> _Excerpted data_
════════════════

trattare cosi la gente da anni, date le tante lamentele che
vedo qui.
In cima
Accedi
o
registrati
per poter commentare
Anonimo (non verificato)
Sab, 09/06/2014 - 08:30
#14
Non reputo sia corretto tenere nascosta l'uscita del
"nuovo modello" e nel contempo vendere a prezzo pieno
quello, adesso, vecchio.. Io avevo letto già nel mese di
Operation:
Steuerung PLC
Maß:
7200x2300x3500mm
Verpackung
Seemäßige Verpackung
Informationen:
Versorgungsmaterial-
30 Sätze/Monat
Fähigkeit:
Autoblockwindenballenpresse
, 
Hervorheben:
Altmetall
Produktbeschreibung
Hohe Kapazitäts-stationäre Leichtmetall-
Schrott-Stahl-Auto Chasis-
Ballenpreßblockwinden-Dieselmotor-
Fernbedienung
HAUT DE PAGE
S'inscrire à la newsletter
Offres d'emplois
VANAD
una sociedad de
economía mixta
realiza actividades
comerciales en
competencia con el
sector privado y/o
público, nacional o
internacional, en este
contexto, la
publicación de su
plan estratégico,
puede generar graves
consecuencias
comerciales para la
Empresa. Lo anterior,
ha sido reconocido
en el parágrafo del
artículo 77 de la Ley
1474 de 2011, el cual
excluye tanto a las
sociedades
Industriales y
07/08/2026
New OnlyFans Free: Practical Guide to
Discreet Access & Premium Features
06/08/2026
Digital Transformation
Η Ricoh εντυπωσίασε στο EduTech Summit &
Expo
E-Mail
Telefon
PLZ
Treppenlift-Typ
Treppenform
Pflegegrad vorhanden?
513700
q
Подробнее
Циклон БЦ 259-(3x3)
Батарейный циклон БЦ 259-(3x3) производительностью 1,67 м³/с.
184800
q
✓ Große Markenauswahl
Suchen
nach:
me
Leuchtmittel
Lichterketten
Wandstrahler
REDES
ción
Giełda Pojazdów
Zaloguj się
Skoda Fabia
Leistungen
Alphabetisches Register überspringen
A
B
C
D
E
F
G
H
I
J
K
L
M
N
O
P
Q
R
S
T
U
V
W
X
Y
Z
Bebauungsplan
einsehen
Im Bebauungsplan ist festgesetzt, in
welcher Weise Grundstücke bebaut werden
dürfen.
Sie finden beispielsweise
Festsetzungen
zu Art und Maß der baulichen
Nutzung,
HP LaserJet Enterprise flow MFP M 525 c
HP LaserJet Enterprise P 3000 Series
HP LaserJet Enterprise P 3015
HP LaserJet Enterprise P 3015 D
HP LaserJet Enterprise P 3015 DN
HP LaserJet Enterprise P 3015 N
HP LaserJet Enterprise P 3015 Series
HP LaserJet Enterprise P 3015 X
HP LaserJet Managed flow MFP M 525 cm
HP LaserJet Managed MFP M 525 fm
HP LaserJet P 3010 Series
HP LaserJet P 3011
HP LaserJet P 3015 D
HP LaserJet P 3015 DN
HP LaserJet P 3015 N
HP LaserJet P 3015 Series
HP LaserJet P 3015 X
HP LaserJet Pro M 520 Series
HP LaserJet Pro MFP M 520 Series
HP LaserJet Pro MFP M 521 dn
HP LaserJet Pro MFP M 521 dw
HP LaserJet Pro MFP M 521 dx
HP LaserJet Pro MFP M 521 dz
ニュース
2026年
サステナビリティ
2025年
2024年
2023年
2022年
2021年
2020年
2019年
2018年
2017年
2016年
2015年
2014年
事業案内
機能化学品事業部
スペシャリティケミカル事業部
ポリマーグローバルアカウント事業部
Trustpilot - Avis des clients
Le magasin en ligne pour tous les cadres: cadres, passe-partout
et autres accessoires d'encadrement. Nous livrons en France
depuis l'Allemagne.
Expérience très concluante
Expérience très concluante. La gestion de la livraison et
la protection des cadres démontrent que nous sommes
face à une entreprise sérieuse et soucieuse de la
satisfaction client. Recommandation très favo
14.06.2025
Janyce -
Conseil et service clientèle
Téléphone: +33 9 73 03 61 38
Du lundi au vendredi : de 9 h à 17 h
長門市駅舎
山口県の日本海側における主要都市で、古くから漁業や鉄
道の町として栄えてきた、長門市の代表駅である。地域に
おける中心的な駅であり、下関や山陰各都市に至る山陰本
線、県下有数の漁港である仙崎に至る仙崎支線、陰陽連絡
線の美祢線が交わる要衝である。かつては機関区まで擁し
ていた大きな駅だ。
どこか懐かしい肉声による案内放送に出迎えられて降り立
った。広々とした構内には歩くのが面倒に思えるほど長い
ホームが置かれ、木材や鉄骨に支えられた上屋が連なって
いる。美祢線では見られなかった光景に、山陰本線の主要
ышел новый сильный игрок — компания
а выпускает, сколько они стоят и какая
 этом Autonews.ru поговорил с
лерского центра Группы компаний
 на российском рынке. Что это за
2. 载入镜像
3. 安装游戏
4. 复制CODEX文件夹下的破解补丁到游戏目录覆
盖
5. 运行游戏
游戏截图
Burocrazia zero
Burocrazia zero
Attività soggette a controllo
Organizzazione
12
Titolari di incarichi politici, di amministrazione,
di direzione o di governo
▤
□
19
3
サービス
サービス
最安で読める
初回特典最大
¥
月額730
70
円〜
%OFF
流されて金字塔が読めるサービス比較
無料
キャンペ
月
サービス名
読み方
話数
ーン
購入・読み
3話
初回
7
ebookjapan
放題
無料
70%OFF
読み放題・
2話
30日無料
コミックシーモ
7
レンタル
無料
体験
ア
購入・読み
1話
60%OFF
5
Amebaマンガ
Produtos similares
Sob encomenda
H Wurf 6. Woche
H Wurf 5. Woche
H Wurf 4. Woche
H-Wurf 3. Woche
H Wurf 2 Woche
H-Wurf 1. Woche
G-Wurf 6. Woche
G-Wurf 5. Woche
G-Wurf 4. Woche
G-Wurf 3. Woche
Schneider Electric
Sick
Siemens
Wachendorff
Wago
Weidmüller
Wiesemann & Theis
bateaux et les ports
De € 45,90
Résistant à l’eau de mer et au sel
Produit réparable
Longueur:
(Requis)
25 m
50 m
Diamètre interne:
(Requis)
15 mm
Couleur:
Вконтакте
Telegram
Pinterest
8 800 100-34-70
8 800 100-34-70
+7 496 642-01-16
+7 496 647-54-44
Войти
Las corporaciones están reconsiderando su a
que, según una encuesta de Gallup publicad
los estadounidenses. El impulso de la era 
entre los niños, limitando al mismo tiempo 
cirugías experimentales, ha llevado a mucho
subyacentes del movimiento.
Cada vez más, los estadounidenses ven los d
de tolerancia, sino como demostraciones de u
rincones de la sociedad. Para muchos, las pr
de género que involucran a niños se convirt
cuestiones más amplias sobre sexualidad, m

════════════════

> _What you are asked to do_
Your reply must be the entries above, returned word for word.

> _Expected output_
trattare cosi la gente da anni, date le tante lamentele che
vedo qui.
In cima
Accedi
o
registrati
per poter commentare
Anonimo (non verificato)
Sab, 09/06/2014 - 08:30
#14
Non reputo sia corretto tenere nascosta l'uscita del
"nuovo modello" e nel contempo vendere a prezzo pieno
quello, adesso, vecchio.. Io avevo letto già nel mese di
Operation:
Steuerung PLC
Maß:
7200x2300x3500mm
Verpackung
Seemäßige Verpackung
Informationen:
Versorgungsmaterial-
30 Sätze/Monat
Fähigkeit:
Autoblockwindenballenpresse
, 
Hervorheben:
Altmetall
Produktbeschreibung
Hohe Kapazitäts-stationäre Leichtmetall-
Schrott-Stahl-Auto Chasis-
Ballenpreßblockwinden-Dieselmotor-
Fernbedienung
HAUT DE PAGE
S'inscrire à la newsletter
Offres d'emplois
VANAD
una sociedad de
economía mixta
realiza actividades
comerciales en
competencia con el
sector privado y/o
público, nacional o
internacional, en este
contexto, la
publicación de su
plan estratégico,
puede generar graves
consecuencias
comerciales para la
Empresa. Lo anterior,
ha sido reconocido
en el parágrafo del
artículo 77 de la Ley
1474 de 2011, el cual
excluye tanto a las
sociedades
Industriales y
07/08/2026
New OnlyFans Free: Practical Guide to
Discreet Access & Premium Features
06/08/2026
Digital Transformation
Η Ricoh εντυπωσίασε στο EduTech Summit &
Expo
E-Mail
Telefon
PLZ
Treppenlift-Typ
Treppenform
Pflegegrad vorhanden?
513700
q
Подробнее
Циклон БЦ 259-(3x3)
Батарейный циклон БЦ 259-(3x3) производительностью 1,67 м³/с.
184800
q
✓ Große Markenauswahl
Suchen
nach:
me
Leuchtmittel
Lichterketten
Wandstrahler
REDES
ción
Giełda Pojazdów
Zaloguj się
Skoda Fabia
Leistungen
Alphabetisches Register überspringen
A
B
C
D
E
F
G
H
I
J
K
L
M
N
O
P
Q
R
S
T
U
V
W
X
Y
Z
Bebauungsplan
einsehen
Im Bebauungsplan ist festgesetzt, in
welcher Weise Grundstücke bebaut werden
dürfen.
Sie finden beispielsweise
Festsetzungen
zu Art und Maß der baulichen
Nutzung,
HP LaserJet Enterprise flow MFP M 525 c
HP LaserJet Enterprise P 3000 Series
HP LaserJet Enterprise P 3015
HP LaserJet Enterprise P 3015 D
HP LaserJet Enterprise P 3015 DN
HP LaserJet Enterprise P 3015 N
HP LaserJet Enterprise P 3015 Series
HP LaserJet Enterprise P 3015 X
HP LaserJet Managed flow MFP M 525 cm
HP LaserJet Managed MFP M 525 fm
HP LaserJet P 3010 Series
HP LaserJet P 3011
HP LaserJet P 3015 D
HP LaserJet P 3015 DN
HP LaserJet P 3015 N
HP LaserJet P 3015 Series
HP LaserJet P 3015 X
HP LaserJet Pro M 520 Series
HP LaserJet Pro MFP M 520 Series
HP LaserJet Pro MFP M 521 dn
HP LaserJet Pro MFP M 521 dw
HP LaserJet Pro MFP M 521 dx
HP LaserJet Pro MFP M 521 dz
ニュース
2026年
サステナビリティ
2025年
2024年
2023年
2022年
2021年
2020年
2019年
2018年
2017年
2016年
2015年
2014年
事業案内
機能化学品事業部
スペシャリティケミカル事業部
ポリマーグローバルアカウント事業部
Trustpilot - Avis des clients
Le magasin en ligne pour tous les cadres: cadres, passe-partout
et autres accessoires d'encadrement. Nous livrons en France
depuis l'Allemagne.
Expérience très concluante
Expérience très concluante. La gestion de la livraison et
la protection des cadres démontrent que nous sommes
face à une entreprise sérieuse et soucieuse de la
satisfaction client. Recommandation très favo
14.06.2025
Janyce -
Conseil et service clientèle
Téléphone: +33 9 73 03 61 38
Du lundi au vendredi : de 9 h à 17 h
長門市駅舎
山口県の日本海側における主要都市で、古くから漁業や鉄
道の町として栄えてきた、長門市の代表駅である。地域に
おける中心的な駅であり、下関や山陰各都市に至る山陰本
線、県下有数の漁港である仙崎に至る仙崎支線、陰陽連絡
線の美祢線が交わる要衝である。かつては機関区まで擁し
ていた大きな駅だ。
どこか懐かしい肉声による案内放送に出迎えられて降り立
った。広々とした構内には歩くのが面倒に思えるほど長い
ホームが置かれ、木材や鉄骨に支えられた上屋が連なって
いる。美祢線では見られなかった光景に、山陰本線の主要
ышел новый сильный игрок — компания
а выпускает, сколько они стоят и какая
 этом Autonews.ru поговорил с
лерского центра Группы компаний
 на российском рынке. Что это за
2. 载入镜像
3. 安装游戏
4. 复制CODEX文件夹下的破解补丁到游戏目录覆
盖
5. 运行游戏
游戏截图
Burocrazia zero
Burocrazia zero
Attività soggette a controllo
Organizzazione
12
Titolari di incarichi politici, di amministrazione,
di direzione o di governo
▤
□
19
3
サービス
サービス
最安で読める
初回特典最大
¥
月額730
70
円〜
%OFF
流されて金字塔が読めるサービス比較
無料
キャンペ
月
サービス名
読み方
話数
ーン
購入・読み
3話
初回
7
ebookjapan
放題
無料
70%OFF
読み放題・
2話
30日無料
コミックシーモ
7
レンタル
無料
体験
ア
購入・読み
1話
60%OFF
5
Amebaマンガ
Produtos similares
Sob encomenda
H Wurf 6. Woche
H Wurf 5. Woche
H Wurf 4. Woche
H-Wurf 3. Woche
H Wurf 2 Woche
H-Wurf 1. Woche
G-Wurf 6. Woche
G-Wurf 5. Woche
G-Wurf 4. Woche
G-Wurf 3. Woche
Schneider Electric
Sick
Siemens
Wachendorff
Wago
Weidmüller
Wiesemann & Theis
bateaux et les ports
De € 45,90
Résistant à l’eau de mer et au sel
Produit réparable
Longueur:
(Requis)
25 m
50 m
Diamètre interne:
(Requis)
15 mm
Couleur:
Вконтакте
Telegram
Pinterest
8 800 100-34-70
8 800 100-34-70
+7 496 642-01-16
+7 496 647-54-44
Войти
Las corporaciones están reconsiderando su a
que, según una encuesta de Gallup publicad
los estadounidenses. El impulso de la era 
entre los niños, limitando al mismo tiempo 
cirugías experimentales, ha llevado a mucho
subyacentes del movimiento.
Cada vez más, los estadounidenses ven los d
de tolerancia, sino como demostraciones de u
rincones de la sociedad. Para muchos, las pr
de género que involucran a niños se convirt
cuestiones más amplias sobre sexualidad, m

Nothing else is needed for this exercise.